Être sensible est tout autre. Car le corps n’a pas pris. Il n’a pas incorporé ce qui l’incorpore au point de s’en croire l’enfant. Il ne fait pas corps avec le pays. Il n’a pas encore de prise au sens de cette prise de terre ou de cette prise du béton dont nous parlions plus haut. Il ne s’identifie pas à la terre, c’est-à-dire à la mère.

Être sensible, c’est être éveillé, dénué de ce sceau hypnotique qui imprime la terre en nous. Être nubile, en quelque sorte, nubile ne voulant pas dire être vierge, au sens de cette virginité de l’argile, brute et franche par laquelle on ne peut être autre que ce que notre corps nous impose d’être. Car la nubilité est un moment de grâce ou l’appartenance est suspendue. Elle n’a pas la lourdeur de cette virginité archaïque fidèle à une terre brute et sans grâce que la vache semble incarner par ce corps qui broute et qui fait la terre en broutant. C’est pourquoi étant sensible et mobile, sans attache, quelque chose est saisi que la vache ne pourra jamais voir.

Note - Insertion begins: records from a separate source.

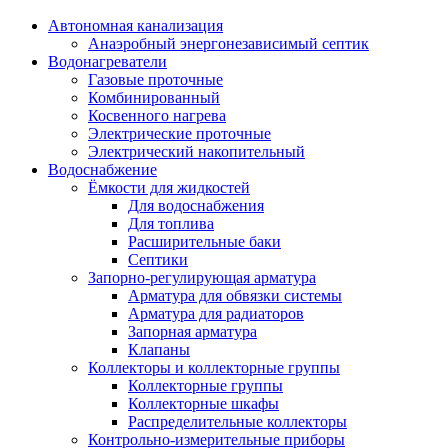
Автономная канализация
Анаэробный энергонезависимый септик
Водонагреватели
Газовые проточные
Комбинированный
Косвенного нагрева
Электрические проточные
Электрический накопительный
Водоснабжение
Ёмкости для жидкостей
Для водоснабжения
Для топлива
Расширительные баки
Септики
Запорно-регулирующая арматура
Арматура для обвязки системы
Арматура для радиаторов
Запорная арматура
Клапаны
Коллекторы и коллекторные группы
Коллекторные группы
Коллекторные шкафы
Распределительные коллекторы
Контрольно-измерительные приборы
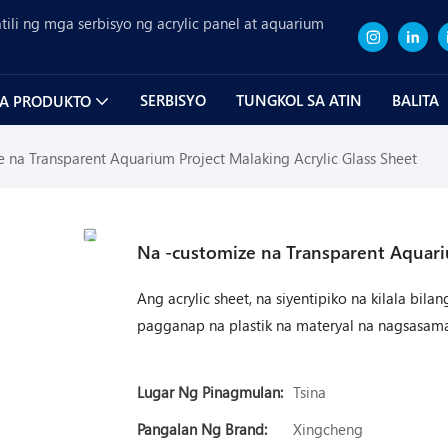
ili ng mga serbisyo ng acrylic panel at aquarium
SERBISYO
TUNGKOL SA ATIN
BALITA
A PRODUKTO
 na Transparent Aquarium Project Malaking Acrylic Glass Sheet
Na -customize na Transparent Aquari
Ang acrylic sheet, na siyentipiko na kilala bi
pagganap na plastik na materyal na nagsasa
Lugar Ng Pinagmulan:
Tsina
Pangalan Ng Brand:
Xingcheng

C’est dans cette sensibilité que s’effectue l’alliance. On épouse une terre, on n’en est pas la fille ou le fils. C’est-à-dire aussi qu’on peut en divorcer si l’épousaille a déchu.

Il y a là encore cet écart qui nous fait voir le visage de la terre aimée, terre à laquelle on n’appartient pas mais qu’on aime et avec laquelle on se sent habiter parce qu’on forme avec elle du commun. Ce que la sensibilité saisit c’est le dévoilement réciproque de l’un pour l’autre, ce mouvement de ce qui se manifeste et se montre, qui se donne pour être aimé.

Revenir à cette terre alliée après une longue absence, provoque un frémissement de l’âme. Non pas le sourd rappel de l’attachement au corps de la mère, chargé de ce profond sentiment de paix qu’on trouve dans les cimetières, où les corps enterrés et dissous dans l’argile, retrouvent la condition originaire de ce qui n’a plus à souffrir les affres de l’existences. Mais la légereté, la précarité d’une existence libre et désirée, non pas garantie mais basée sur un pacte précaire nécessitant le soin et l’attention de ceux qui se sont rencontrés.